When asked about his sweeping victory, Suh said the district is a traditional stronghold for the Saenuri Party and President Park.

“The political attacks from the opposition Democratic Party don’t seem to be working so well there,” he said in a radio show yesterday morning. The margin was even larger in the Pohang-nam/Ulleung District, where Park Myung-jae defeated DP candidate Heo Dae-man 78.6 percent to 18.5 percent.

DP floor leader Chun Byung-hun said in a party meeting yesterday morning it was a shame the DP failed to live up to the expectations of the voters.

“We will make further efforts to regain the nation’s confidence,” he said. A dozen party executives sitting next to him maintained silence.

Some DP members came up with the theory that the party simply flubbed the campaign. It was indifferent to the support it could rally from the younger generation and ignored the power of older voters in Hwaseong-A.

In some parts of the district - such as Bibong-myeon, Mado-myeon and Songsan-myeon - where over 50 percent of their voters are aged 50 or older, Suh clinched 74 percent of the votes. But in the densely populated urban areas of Bongdam-myeon and Hyangnam-myeon, where people in their 20s and 30s account for almost 50 percent of the demographic, the voting rate was even lower than the average in the two by-elections Wednesday, which was 27.6 percent.

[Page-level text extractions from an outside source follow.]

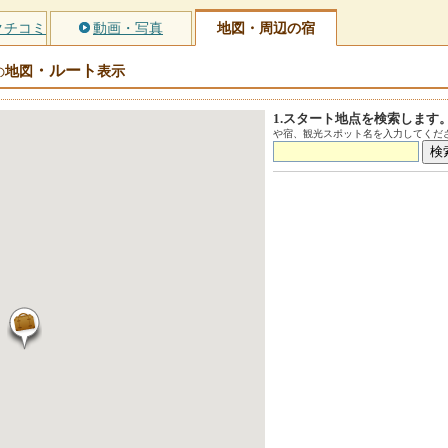
クチコミ
動画・写真
地図・周辺の宿
・ルート
地図
表示
の
1.スタート地点を検索します
や宿、観光スポット名を入力してくださ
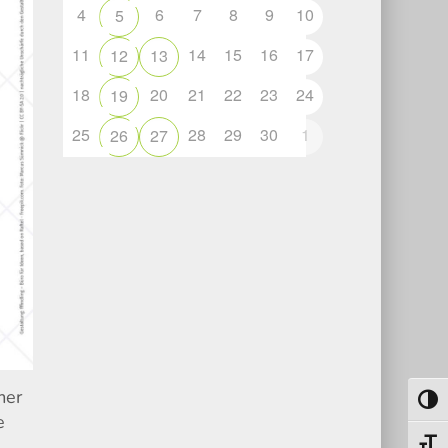
4
6
7
8
9
10
5
11
14
15
16
17
12
13
18
20
21
22
23
24
19
25
28
29
30
1
26
27
mer
Toggl
e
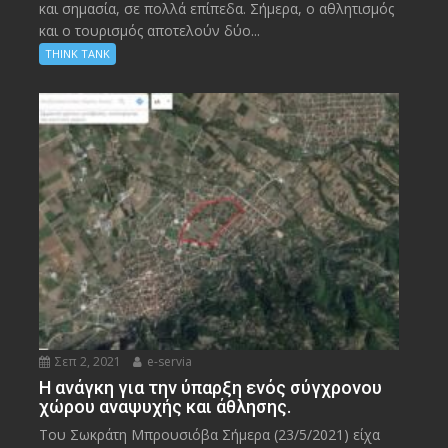
και σημασία, σε πολλά επίπεδα. Σήμερα, ο αθλητισμός
και ο τουρισμός αποτελούν δύο...
THINK TANK
Σεπ 2, 2021
e-servia
Η ανάγκη για την ύπαρξη ενός σύγχρονου
χώρου αναψυχής και άθλησης.
Του Σωκράτη Μπρουσιόβα Σήμερα (23/5/2021) είχα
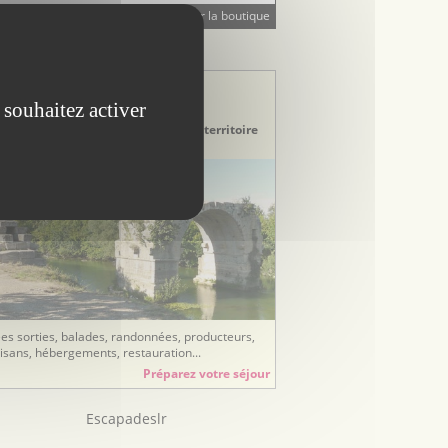
Visiter la boutique
STINATION TOURISTIQUE
stination Hérault
ays de Lunel
 souhaitez activer
couvrez le Pays de Lunel, un riche territoire
tre Camargue et Cévennes
ées sorties, balades, randonnées, producteurs,
tisans, hébergements, restauration...
Préparez votre séjour
Escapadeslr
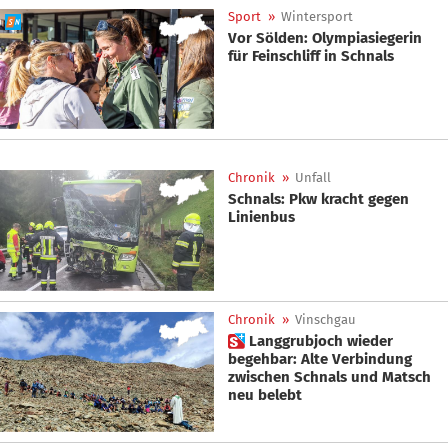
Sport
»
Wintersport
Vor Sölden: Olympiasiegerin
für Feinschliff in Schnals
Chronik
»
Unfall
Schnals: Pkw kracht gegen
Linienbus
Chronik
»
Vinschgau
 Langgrubjoch wieder
begehbar: Alte Verbindung
zwischen Schnals und Matsch
neu belebt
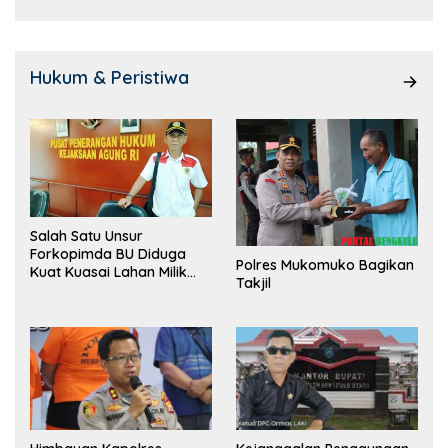
Hukum & Peristiwa
Salah Satu Unsur
Forkopimda BU Diduga
Polres Mukomuko Bagikan
Kuat Kuasai Lahan Milik
Takjil
Pemerintah, Ormas Laki
Lapor Kejagung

“It is an excuse for the party to claim the two districts were hard ones to win,” said a leader of the DP. “The party should regain citizens’ support with a focus on basic livelihood issues such as taxes and pensions.”

The big question for the DP is whether voters think it’s too obsessed with the ongoing scandal over alleged interference in last year’s presidential election by government agencies.

“It is our duty to dig up proof of the allegation that government agencies intervened in the presidential election last year,” said a second-term lawmaker with the party. “But that does not do anything for the pocketbook issues that voters care about, nor does it help to improve the approval rating of the party.”

Since August, the party, led by chairman Kim Han-gill, has been focused on the election intervention scandal.